• **TASK PROMPT**: Among the entries, which lines carry the string "Circle"? Copy every one.

==*==

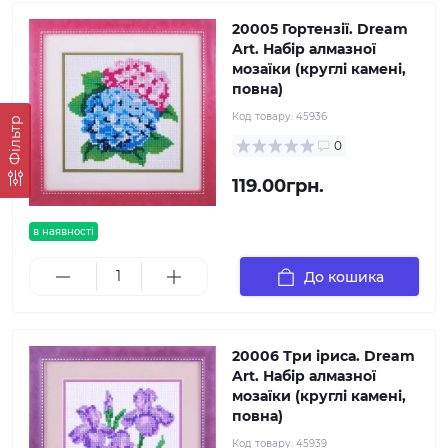
20005 Гортензії. Dream
Art. Набір алмазної
мозаїки (круглі камені,
повна)
Код товару:
45936
Фільтр
0
119.00грн.
в наявності
До кошика
20006 Три іриса. Dream
Art. Набір алмазної
мозаїки (круглі камені,
повна)
Код товару:
45939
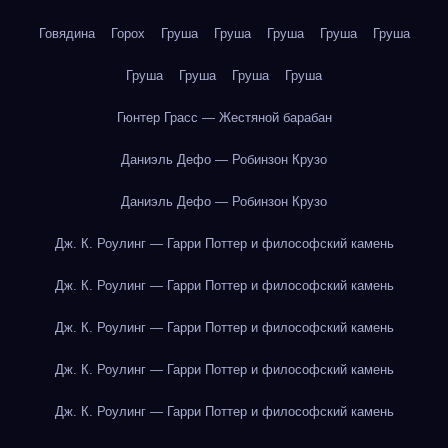
Говядина
Горох
Груша
Груша
Груша
Груша
Груша
Груша
Груша
Груша
Груша
Гюнтер Грасс — Жестяной барабан
Даниэль Дефо — Робинзон Крузо
Даниэль Дефо — Робинзон Крузо
Дж. К. Роулинг — Гарри Поттер и философский камень
Дж. К. Роулинг — Гарри Поттер и философский камень
Дж. К. Роулинг — Гарри Поттер и философский камень
Дж. К. Роулинг — Гарри Поттер и философский камень
Дж. К. Роулинг — Гарри Поттер и философский камень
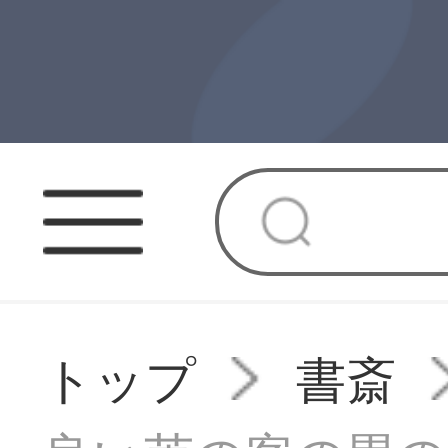
トップ
書斎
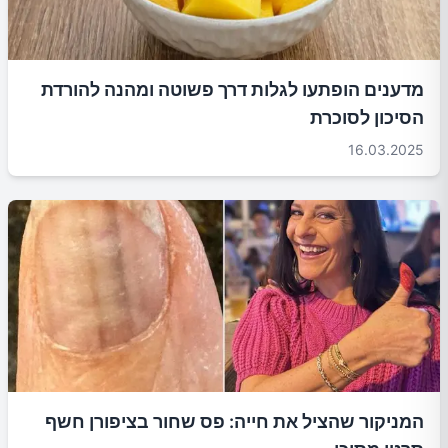
מדענים הופתעו לגלות דרך פשוטה ומהנה להורדת
הסיכון לסוכרת
16.03.2025
המניקור שהציל את חייה: פס שחור בציפורן חשף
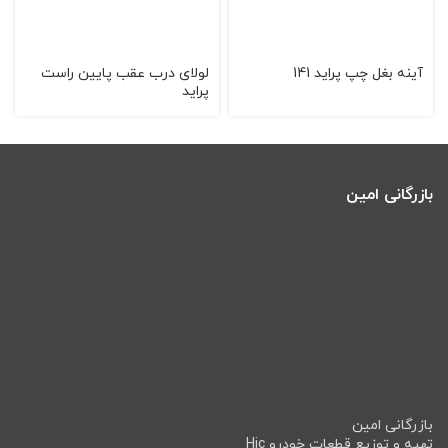
آینه بغل چپ پراید 141
لولای درب عقب پایین راست
پراید
بازرگانی امین
بازرگانی امین
تهیه و توزیع قطعات خودرو Hic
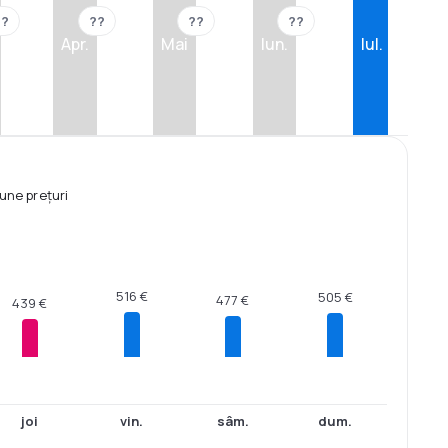
??
??
??
??
Apr.
Mai
Iun.
Iul.
une prețuri
516 €
505 €
477 €
439 €
joi
vin.
sâm.
dum.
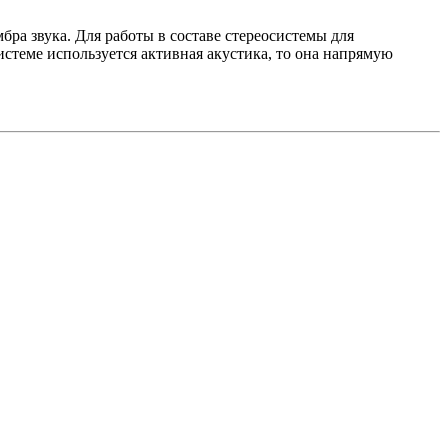
бра звука. Для работы в составе стереосистемы для
истеме используется активная акустика, то она напрямую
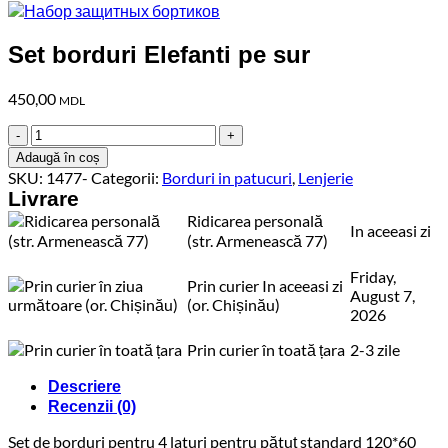
Set borduri Elefanti pe sur
450,00
MDL
Cantitate
Set
Adaugă în coș
borduri
SKU:
1477-
Categorii:
Borduri in patucuri
,
Lenjerie
Elefanti
Livrare
pe
Ridicarea personală
sur
In aceeasi zi
(str. Armenească 77)
Friday,
Prin curier In aceeasi zi
August 7,
(or. Chișinău)
2026
Prin curier în toată țara
2-3 zile
Descriere
Recenzii (0)
Set de borduri pentru 4 laturi pentru pătuț standard 120*60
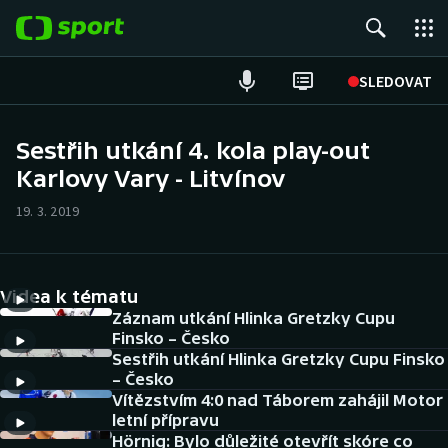
POPULÁRNÍ
SLEDOVAT
Fotbal
Sestřih utkání 4. kola play-out
Karlovy Vary - Litvínov
Hokej
19. 3. 2019
Tenis
Atletika
Videa k tématu
Cyklistika
Záznam utkání Hlinka Gretzky Cupu
Finsko – Česko
Sestřih utkání Hlinka Gretzky Cupu Finsko
DALŠÍ SPORTY
– Česko
Vítězstvím 4:0 nad Táborem zahájil Motor
Americký fotbal
NEPŘEHLÉDNĚTE
letní přípravu
Hörnig: Bylo důležité otevřít skóre co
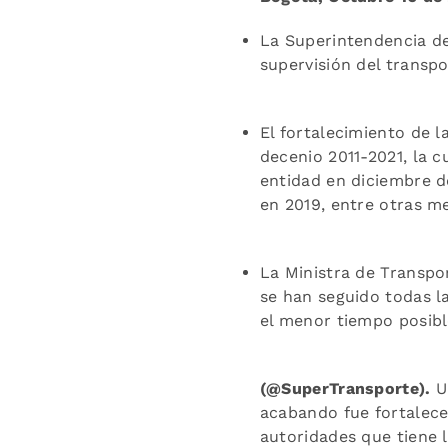
La Superintendencia de
supervisión del transpo
El fortalecimiento de 
decenio 2011-2021, la c
entidad en diciembre d
en 2019, entre otras m
La Ministra de Transpo
se han seguido todas l
el menor tiempo posibl
(@SuperTransporte).
U
acabando fue fortalece
autoridades que tiene l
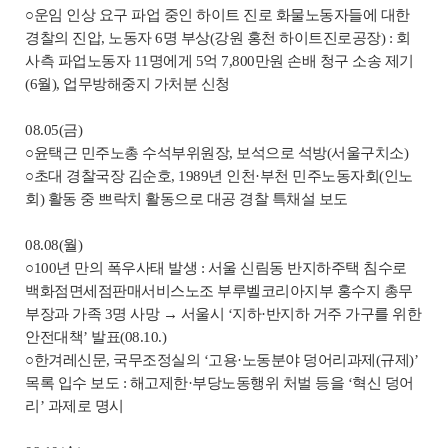
○운임 인상 요구 파업 중인 하이트 진로 화물노동자들에 대한
경찰의 진압, 노동자 6명 부상(강원 홍천 하이트진로공장) : 회
사측 파업노동자 11명에게 5억 7,800만원 손배 청구 소송 제기
(6월), 업무방해중지 가처분 신청
08.05(금)
○윤택근 민주노총 수석부위원장, 보석으로 석방(서울구치소)
○초대 경찰국장 김순호, 1989년 인천·부천 민주노동자회(인노
회) 활동 중 쁘락치 활동으로 대공 경찰 특채설 보도
08.08(월)
○100년 만의 폭우사태 발생 : 서울 신림동 반지하주택 침수로
백화점면세점판매서비스노조 부루벨코리아지부 홍수지 총무
부장과 가족 3명 사망 → 서울시 ‘지하·반지하 거주 가구를 위한
안전대책’ 발표(08.10.)
○한겨레신문, 국무조정실의 ‘고용·노동분야 덩어리과제(규제)’
목록 입수 보도 : 해고제한·부당노동행위 처벌 등을 ‘혁신 덩어
리’ 과제로 명시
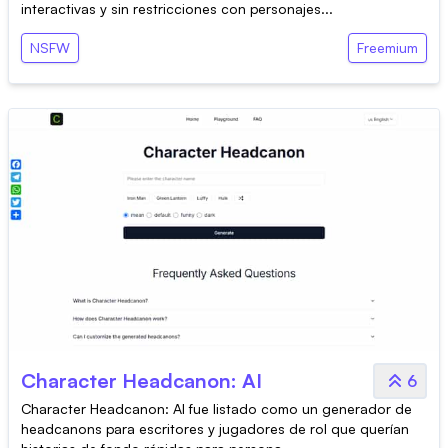
interactivas y sin restricciones con personajes...
NSFW
Freemium
Character Headcanon: AI
6
Character Headcanon: AI fue listado como un generador de
headcanons para escritores y jugadores de rol que querían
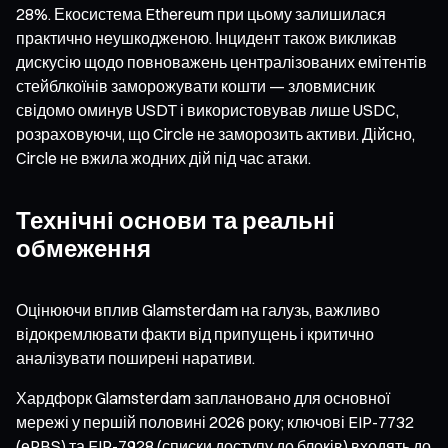
28%. Екосистема Ethereum при цьому залишилася
практично неушкодженою. Інцидент також викликав
дискусію щодо повноважень централізованих емітентів
стейблкоїнів заморожувати кошти — зловмисник
свідомо оминув USDT і використовував лише USDC,
розраховуючи, що Circle не заморозить активи. Дійсно,
Circle не вжила жодних дій під час атаки.
Технічні основи та реальні
обмеження
Оцінюючи вплив Glamsterdam на галузь, важливо
відокремлювати факти від припущень і критично
аналізувати поширені наративи.
Хардфорк Glamsterdam заплановано для основної
мережі у першій половині 2026 року; ключові EIP-7732
(ePBS) та EIP-7928 (списки доступу до блоків) входять до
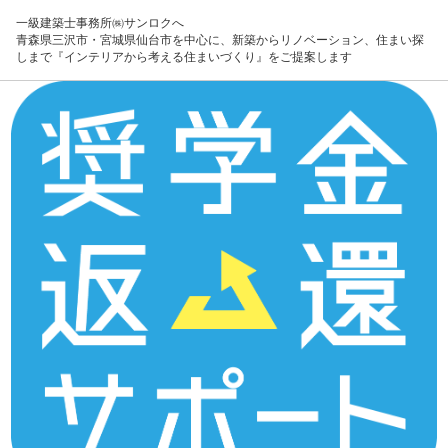
一級建築士事務所㈱サンロクへ
青森県三沢市・宮城県仙台市を中心に、新築からリノベーション、住まい探
しまで『インテリアから考える住まいづくり』をご提案します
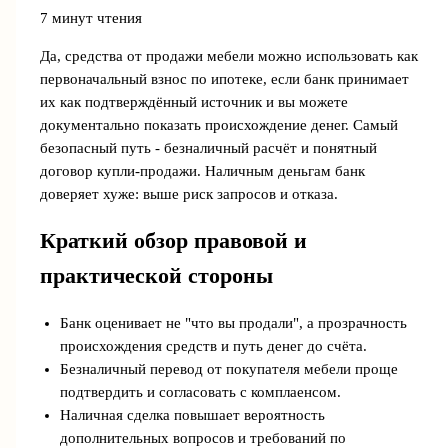
7 минут чтения
Да, средства от продажи мебели можно использовать как
первоначальный взнос по ипотеке, если банк принимает
их как подтверждённый источник и вы можете
документально показать происхождение денег. Самый
безопасный путь - безналичный расчёт и понятный
договор купли-продажи. Наличным деньгам банк
доверяет хуже: выше риск запросов и отказа.
Краткий обзор правовой и
практической стороны
Банк оценивает не "что вы продали", а прозрачность
происхождения средств и путь денег до счёта.
Безналичный перевод от покупателя мебели проще
подтвердить и согласовать с комплаенсом.
Наличная сделка повышает вероятность
дополнительных вопросов и требований по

==*==

• **SOLUTION BELOW**:
розраховуючи, що Circle не заморозить активи. Дійсно,
Circle не вжила жодних дій під час атаки.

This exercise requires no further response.